= EXERCISE =
Look below for the line containing "forma de se"; write out that line and each one after it to the end, exactly, and nothing else.

= RECORDS TO PROCESS =
== == ==

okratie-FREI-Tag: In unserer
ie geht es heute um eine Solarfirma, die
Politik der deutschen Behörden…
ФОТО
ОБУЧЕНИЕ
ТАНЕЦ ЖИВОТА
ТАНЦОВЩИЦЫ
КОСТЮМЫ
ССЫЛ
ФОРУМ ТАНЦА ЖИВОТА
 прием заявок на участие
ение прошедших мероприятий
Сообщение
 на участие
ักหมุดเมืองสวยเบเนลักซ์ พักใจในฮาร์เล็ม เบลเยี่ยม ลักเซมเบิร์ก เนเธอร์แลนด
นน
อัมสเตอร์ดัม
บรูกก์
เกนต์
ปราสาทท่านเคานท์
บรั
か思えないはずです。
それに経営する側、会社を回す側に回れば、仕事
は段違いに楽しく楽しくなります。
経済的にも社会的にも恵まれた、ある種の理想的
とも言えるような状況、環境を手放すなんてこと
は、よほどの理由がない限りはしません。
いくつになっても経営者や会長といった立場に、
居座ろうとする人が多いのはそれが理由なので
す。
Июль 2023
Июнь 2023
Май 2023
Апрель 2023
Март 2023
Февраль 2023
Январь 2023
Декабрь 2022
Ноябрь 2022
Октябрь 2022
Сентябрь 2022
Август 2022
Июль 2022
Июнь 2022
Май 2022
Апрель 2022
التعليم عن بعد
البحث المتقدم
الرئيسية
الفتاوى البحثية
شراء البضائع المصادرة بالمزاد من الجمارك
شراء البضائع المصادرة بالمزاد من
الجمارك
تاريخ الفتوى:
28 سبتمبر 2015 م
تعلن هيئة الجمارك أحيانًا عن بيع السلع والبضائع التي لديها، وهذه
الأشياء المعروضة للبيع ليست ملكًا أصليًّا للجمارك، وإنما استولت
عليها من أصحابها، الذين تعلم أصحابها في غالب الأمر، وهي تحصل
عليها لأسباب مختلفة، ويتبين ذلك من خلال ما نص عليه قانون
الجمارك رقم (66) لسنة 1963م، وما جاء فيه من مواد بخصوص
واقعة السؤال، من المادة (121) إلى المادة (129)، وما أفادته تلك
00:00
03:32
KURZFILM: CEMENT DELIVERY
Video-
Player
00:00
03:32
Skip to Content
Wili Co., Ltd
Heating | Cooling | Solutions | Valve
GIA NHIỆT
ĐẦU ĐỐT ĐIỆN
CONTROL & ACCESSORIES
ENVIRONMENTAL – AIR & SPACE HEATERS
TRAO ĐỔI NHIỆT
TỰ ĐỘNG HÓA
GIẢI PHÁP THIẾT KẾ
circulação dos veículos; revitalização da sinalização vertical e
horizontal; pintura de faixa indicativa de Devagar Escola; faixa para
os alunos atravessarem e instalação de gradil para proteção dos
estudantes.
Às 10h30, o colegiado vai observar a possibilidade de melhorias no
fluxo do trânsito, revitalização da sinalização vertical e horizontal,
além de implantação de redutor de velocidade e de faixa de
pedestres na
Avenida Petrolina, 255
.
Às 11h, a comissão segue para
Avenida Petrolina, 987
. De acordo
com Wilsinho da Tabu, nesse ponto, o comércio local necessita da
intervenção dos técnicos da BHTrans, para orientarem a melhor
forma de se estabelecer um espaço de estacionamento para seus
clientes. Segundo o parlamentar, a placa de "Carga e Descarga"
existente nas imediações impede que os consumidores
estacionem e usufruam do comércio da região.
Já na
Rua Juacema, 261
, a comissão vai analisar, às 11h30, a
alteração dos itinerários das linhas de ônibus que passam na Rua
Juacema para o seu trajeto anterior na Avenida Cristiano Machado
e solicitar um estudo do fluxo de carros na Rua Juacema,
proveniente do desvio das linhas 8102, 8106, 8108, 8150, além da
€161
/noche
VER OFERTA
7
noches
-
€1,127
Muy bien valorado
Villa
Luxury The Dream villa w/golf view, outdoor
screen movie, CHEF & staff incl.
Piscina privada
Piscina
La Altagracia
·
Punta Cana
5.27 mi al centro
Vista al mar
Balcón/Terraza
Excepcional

== == ==

= RESPONSE =
forma de se estabelecer um espaço de estacionamento para seus
clientes. Segundo o parlamentar, a placa de "Carga e Descarga"
existente nas imediações impede que os consumidores
estacionem e usufruam do comércio da região.
Já na
Rua Juacema, 261
, a comissão vai analisar, às 11h30, a
alteração dos itinerários das linhas de ônibus que passam na Rua
Juacema para o seu trajeto anterior na Avenida Cristiano Machado
e solicitar um estudo do fluxo de carros na Rua Juacema,
proveniente do desvio das linhas 8102, 8106, 8108, 8150, além da
€161
/noche
VER OFERTA
7
noches
-
€1,127
Muy bien valorado
Villa
Luxury The Dream villa w/golf view, outdoor
screen movie, CHEF & staff incl.
Piscina privada
Piscina
La Altagracia
·
Punta Cana
5.27 mi al centro
Vista al mar
Balcón/Terraza
Excepcional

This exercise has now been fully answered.